*** Dataset excerpts ***

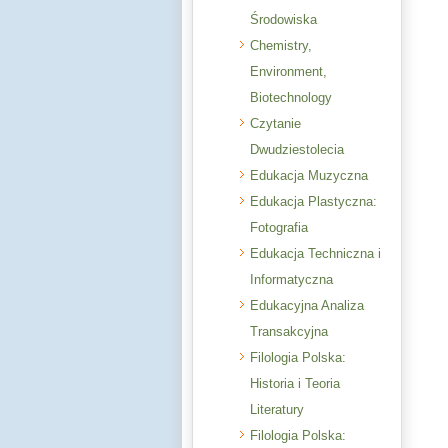
Środowiska
Chemistry,
Environment,
Biotechnology
Czytanie
Dwudziestolecia
Edukacja Muzyczna
Edukacja Plastyczna:
Fotografia
Edukacja Techniczna i
Informatyczna
Edukacyjna Analiza
Transakcyjna
Filologia Polska:
Historia i Teoria
Literatury
Filologia Polska:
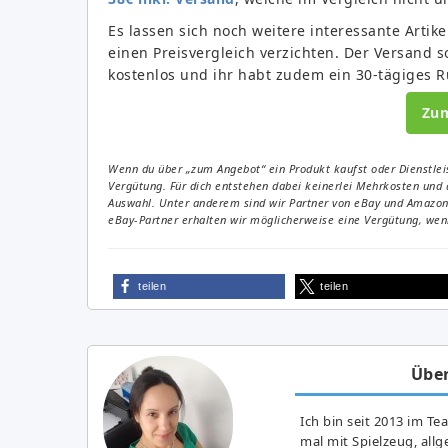
Es lassen sich noch weitere interessante Artikel
einen Preisvergleich verzichten. Der Versand 
kostenlos und ihr habt zudem ein 30-tägiges 
Zu
Wenn du über „zum Angebot“ ein Produkt kaufst oder Dienstleis
Vergütung. Für dich entstehen dabei keinerlei Mehrkosten und 
Auswahl. Unter anderem sind wir Partner von eBay und Amazon. 
eBay-Partner erhalten wir möglicherweise eine Vergütung, wenn
teilen
teilen
Über
Ich bin seit 2013 im Te
mal mit Spielzeug, all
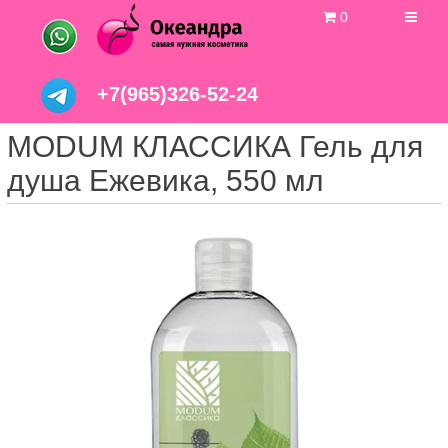
0
+7(965)326-52-24
MODUM КЛАССИКА Гель для
душа Ежевика, 550 мл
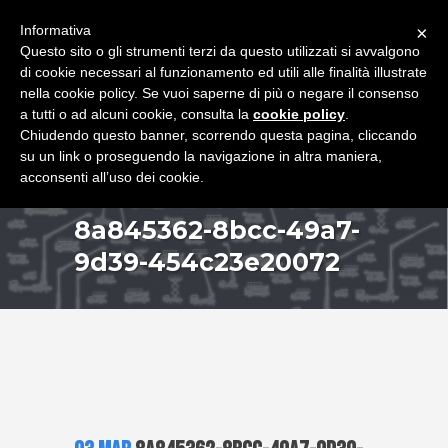
+39 349 8407646
|
f.rimondi@effemmepiattaforme.it
Informativa
×
Questo sito o gli strumenti terzi da questo utilizzati si avvalgono
di cookie necessari al funzionamento ed utili alle finalità illustrate
nella cookie policy. Se vuoi saperne di più o negare il consenso
a tutti o ad alcuni cookie, consulta la
cookie policy
.
Chiudendo questo banner, scorrendo questa pagina, cliccando
su un link o proseguendo la navigazione in altra maniera,
acconsenti all’uso dei cookie.
8a845362-8bcc-49a7-
9d39-454c23e20072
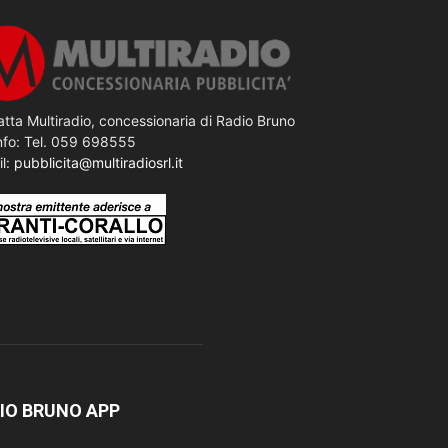
tta Multiradio, concessionaria di Radio Bruno
nfo: Tel. 059 698555
il:
pubblicita@multiradiosrl.it
IO BRUNO APP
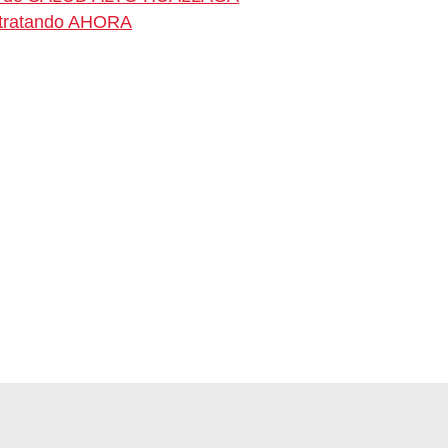
ontratando AHORA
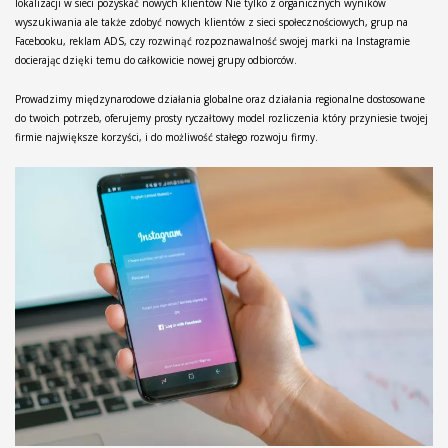
lokalizacji w sieci pozyskać nowych klientów Nie tylko z organicznych wyników
wyszukiwania ale także zdobyć nowych klientów z sieci społecznościowych, grup na
Facebooku, reklam ADS, czy rozwinąć rozpoznawalność swojej marki na Instagramie
docierając dzięki temu do całkowicie nowej grupy odbiorców.
Prowadzimy międzynarodowe działania globalne oraz działania regionalne dostosowane
do twoich potrzeb, oferujemy prosty ryczałtowy model rozliczenia który przyniesie twojej
firmie największe korzyści, i do możliwość stałego rozwoju firmy.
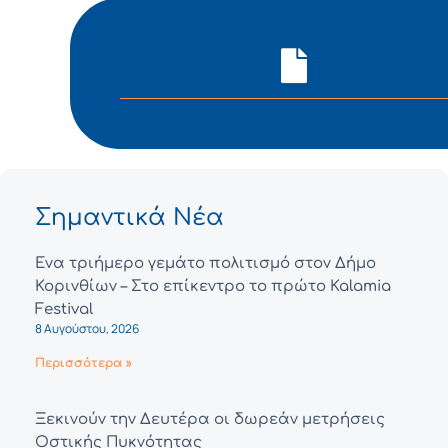
Σημαντικά Νέα
Ένα τριήμερο γεμάτο πολιτισμό στον Δήμο
Κορινθίων – Στο επίκεντρο το πρώτο Kalamia
Festival
8 Αυγούστου, 2026
Περισσότερα »
Ξεκινούν την Δευτέρα οι δωρεάν μετρήσεις
Οστικής Πυκνότητας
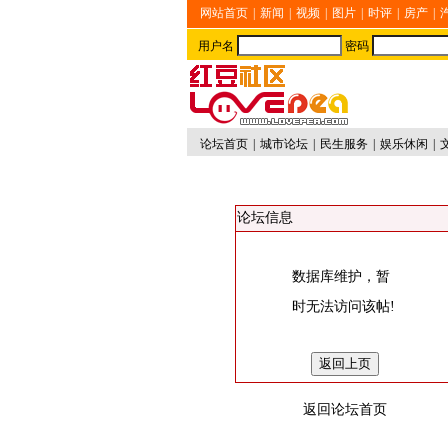
网站首页
|
新闻
|
视频
|
图片
|
时评
|
房产
|
用户名
密码
论坛首页
|
城市论坛
|
民生服务
|
娱乐休闲
|
论坛信息
数据库维护，暂
时无法访问该帖!
返回论坛首页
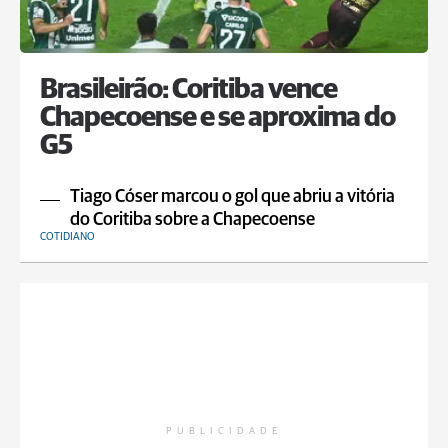
Brasileirão: Coritiba vence
Chapecoense e se aproxima do
G5
Tiago Cóser marcou o gol que abriu a vitória
do Coritiba sobre a Chapecoense
COTIDIANO
PUBLICIDADE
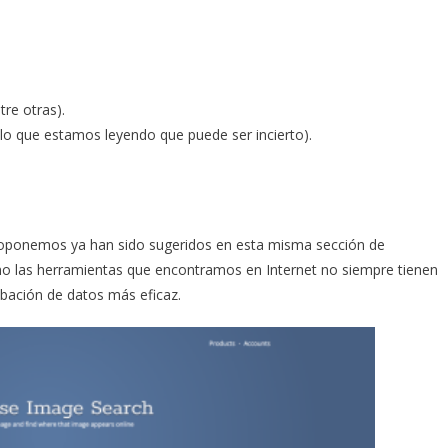
ntre otras).
 lo que estamos leyendo que puede ser incierto).
 proponemos ya han sido sugeridos en esta misma sección de
omo las herramientas que encontramos en Internet no siempre tienen
obación de datos más eficaz.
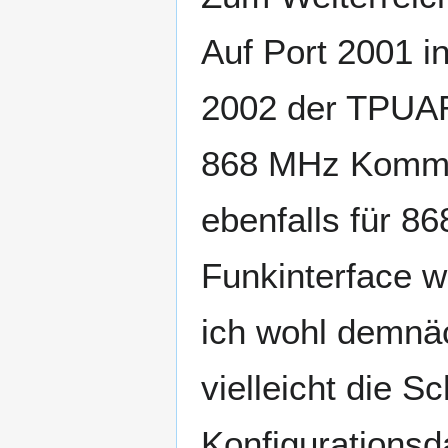
Auf Port 2001 
2002 der TPUART
868 MHz Kommu
ebenfalls für 
Funkinterface w
ich wohl demn
vielleicht die 
Konfigurationsda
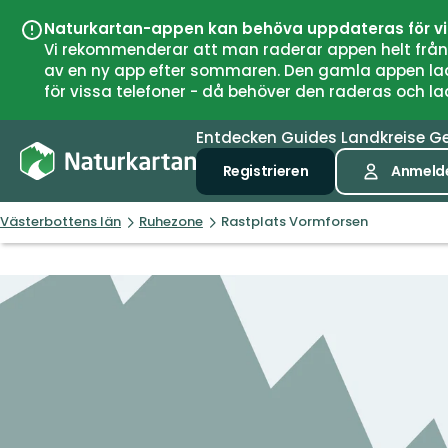
Naturkartan-appen kan behöva uppdateras för v
Vi rekommenderar att man raderar appen helt från si
av en ny app efter sommaren. Den gamla appen laddar
för vissa telefoner - då behöver den raderas och l
Entdecken
Guides
Landkreise
G
Registrieren
Anmeld
Västerbottens län
Ruhezone
Rastplats Vormforsen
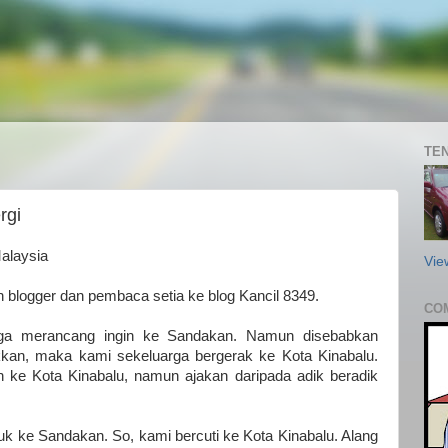
TEN
rgi
alaysia
Vie
blogger dan pembaca setia ke blog Kancil 8349.
CO
arga merancang ingin ke Sandakan. Namun disebabkan
akkan, maka kami sekeluarga bergerak ke Kota Kinabalu.
ke Kota Kinabalu, namun ajakan daripada adik beradik
k ke Sandakan. So, kami bercuti ke Kota Kinabalu. Alang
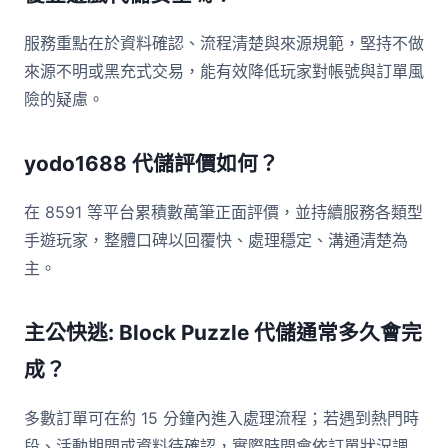
服務重點在於資料確認、流程清楚與來源規範，堅持不做
來源不明或黑充式交易，能有效降低玩家對帳號與訂單風
險的疑慮。
yodo1688 代儲評價如何？
在 8591 等平台累積數萬筆正面評價，並持續服務各類型
手遊玩家，整體口碑以回覆快、處理穩定、溝通清楚為
主。
主公快逃: Block Puzzle 代儲通常多久會完
成？
多數訂單可在約 15 分鐘內進入處理流程；若遇到熱門時
段、活動期間或資料待確認，實際時間會依訂單狀況調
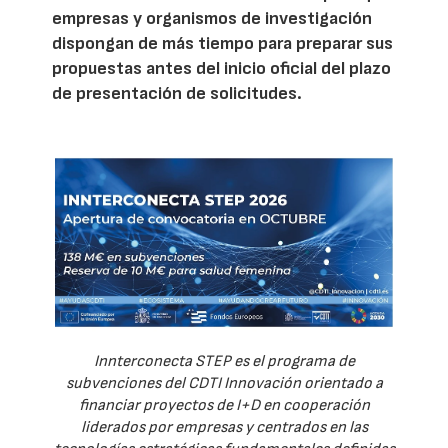
empresas y organismos de investigación
dispongan de más tiempo para preparar sus
propuestas antes del inicio oficial del plazo
de presentación de solicitudes.
Innterconecta STEP es el programa de
subvenciones del CDTI Innovación orientado a
financiar proyectos de I+D en cooperación
liderados por empresas y centrados en las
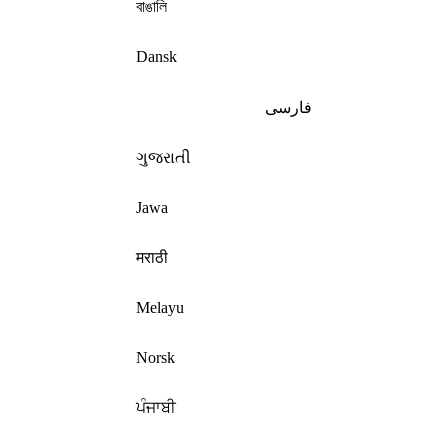
বাঙালি
Dansk
فارسی
ગુજરાતી
Jawa
मराठी
Melayu
Norsk
ਪੰਜਾਬੀ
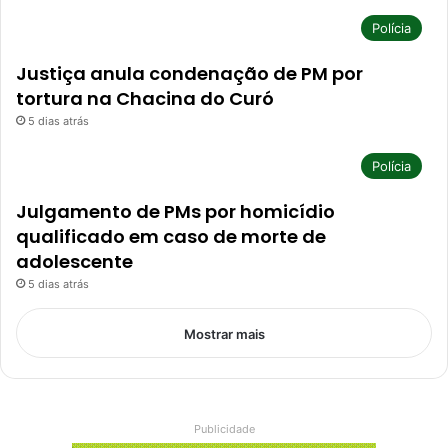
Polícia
Justiça anula condenação de PM por
tortura na Chacina do Curó
5 dias atrás
Polícia
Julgamento de PMs por homicídio
qualificado em caso de morte de
adolescente
5 dias atrás
Mostrar mais
Publicidade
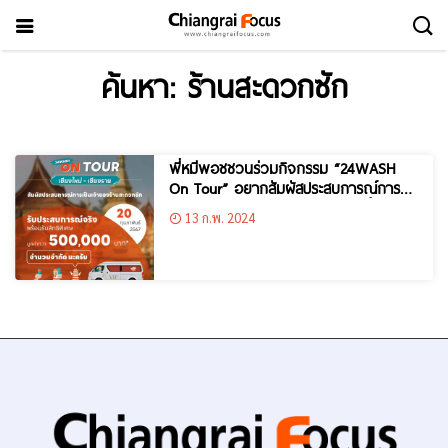
ค้นหา: ร้านสะดวกซัก
พี่หมีพอชชวนร่วมกิจกรรม “24WASH
On Tour” อยากสัมผัสประสบการณ์การ
เป็นเจ้าของร้านสะดวกซัก เชิญทางนี้…
13 ก.พ. 2024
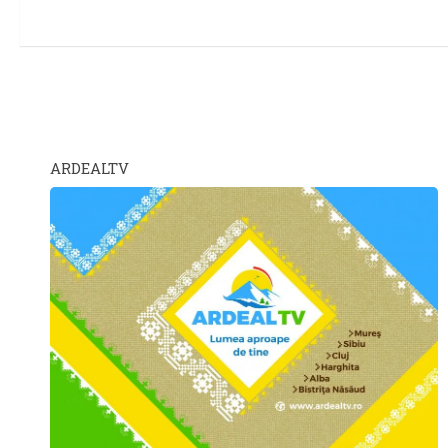
ARDEALTV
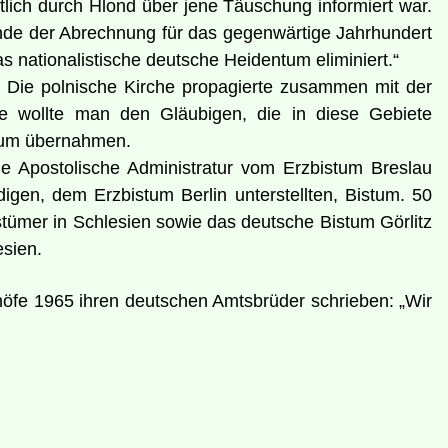
tlich durch Hlond über jene Täuschung informiert war.
Stunde der Abrechnung für das gegenwärtige Jahrhundert
 nationalistische deutsche Heidentum eliminiert.“
. Die polnische Kirche propagierte zusammen mit der
se wollte man den Gläubigen, die in diese Gebiete
ntum übernahmen.
ge Apostolische Administratur vom Erzbistum Breslau
igen, dem Erzbistum Berlin unterstellten, Bistum. 50
tümer in Schlesien sowie das deutsche Bistum Görlitz
esien.
höfe 1965 ihren deutschen Amtsbrüder schrieben: „Wir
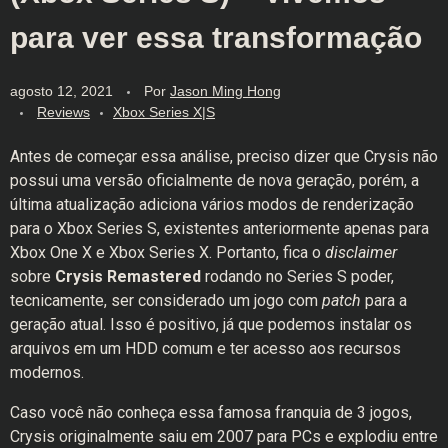
para ver essa transformação
agosto 12, 2021
Por
Jason Ming Hong
Reviews
Xbox Series X|S
Antes de começar essa análise, preciso dizer que Crysis não
possui uma versão oficialmente de nova geração, porém, a
última atualização adiciona vários modos de renderização
para o Xbox Series S, existentes anteriormente apenas para
Xbox One X e Xbox Series X. Portanto, fica o
disclaimer
sobre
Crysis Remastered
rodando no Series S poder,
tecnicamente, ser considerado um jogo com
patch
para a
geração atual. Isso é positivo, já que podemos instalar os
arquivos em um HDD comum e ter acesso aos recursos
modernos.
Caso você não conheça essa famosa franquia de 3 jogos,
Crysis originalmente saiu em 2007 para PCs e explodiu entre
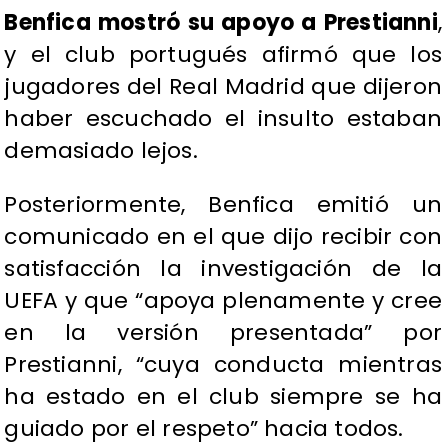
Benfica mostró su apoyo a Prestianni
,
y el club portugués afirmó que los
jugadores del Real Madrid que dijeron
haber escuchado el insulto estaban
demasiado lejos.
Posteriormente, Benfica emitió un
comunicado en el que dijo recibir con
satisfacción la investigación de la
UEFA y que “apoya plenamente y cree
en la versión presentada” por
Prestianni, “cuya conducta mientras
ha estado en el club siempre se ha
guiado por el respeto” hacia todos.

***

■ **What needs to be done**: Within the records above, determine how many lines contain the word "empresas". Respond with that number and no other text.

■ **Solution below**: 2